Extracted entries below:

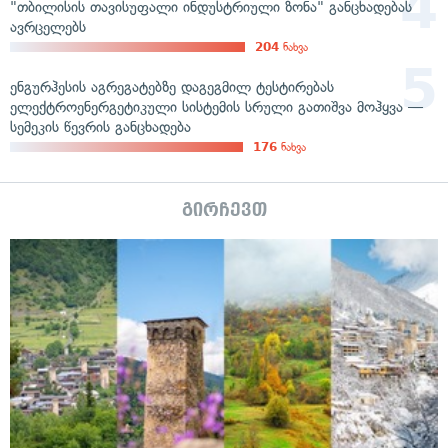
"თბილისის თავისუფალი ინდუსტრიული ზონა" განცხადებას
ავრცელებს
204
ნახვა
ენგურჰესის აგრეგატებზე დაგეგმილ ტესტირებას
ელექტროენერგეტიკული სისტემის სრული გათიშვა მოჰყვა —
სემეკის წევრის განცხადება
176
ნახვა
გირჩევთ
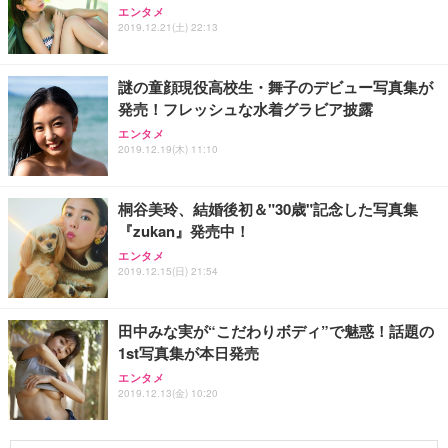
エンタメ
2019.12.21(土) 22:13
謎の童顔現役高校生・舞子のデビュー写真集が
発売！フレッシュな水着グラビア披露
エンタメ
2019.12.19(木) 11:10
桐谷美玲、結婚後初＆"30歳"記念した写真集
『zukan』発売中！
エンタメ
2019.12.15(日) 21:54
田中みな実が“こだわりボディ”で魅惑！話題の
1st写真集が本日発売
エンタメ
2019.12.13(金) 10:20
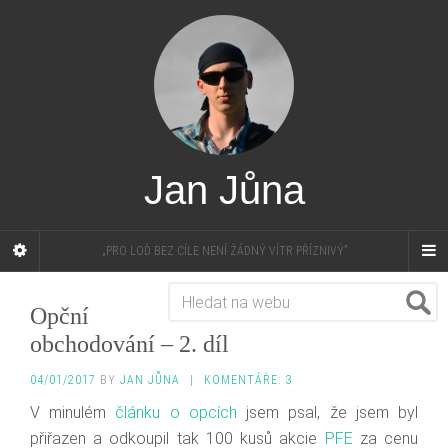
Jan Jůna
„PRO LOĎ BEZ CÍLE NENÍ ŽÁDNÝ VÍTR PŘÍZNIVÝ”
Opční
obchodování – 2. díl
04/01/2017
BY
JAN JŮNA
|
KOMENTÁŘE: 3
V minulém
článku o opcích
jsem psal, že jsem byl
přiřazen a odkoupil tak 100 kusů akcie
PFE
za cenu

End of Extracted entries.

• **What is expected**:
Copy the data word for word. Pictures do not go in the copy.

• **Exercise response**:
"თბილისის თავისუფალი ინდუსტრიული ზონა" განცხადებას
ავრცელებს
204
ნახვა
ენგურჰესის აგრეგატებზე დაგეგმილ ტესტირებას
ელექტროენერგეტიკული სისტემის სრული გათიშვა მოჰყვა —
სემეკის წევრის განცხადება
176
ნახვა
გირჩევთ
エンタメ
2019.12.21(土) 22:13
謎の童顔現役高校生・舞子のデビュー写真集が
発売！フレッシュな水着グラビア披露
エンタメ
2019.12.19(木) 11:10
桐谷美玲、結婚後初＆"30歳"記念した写真集
『zukan』発売中！
エンタメ
2019.12.15(日) 21:54
田中みな実が“こだわりボディ”で魅惑！話題の
1st写真集が本日発売
エンタメ
2019.12.13(金) 10:20
Jan Jůna
„PRO LOĎ BEZ CÍLE NENÍ ŽÁDNÝ VÍTR PŘÍZNIVÝ”
Opční
obchodování – 2. díl
04/01/2017
BY
JAN JŮNA
|
KOMENTÁŘE: 3
V minulém
článku o opcích
jsem psal, že jsem byl
přiřazen a odkoupil tak 100 kusů akcie
PFE
za cenu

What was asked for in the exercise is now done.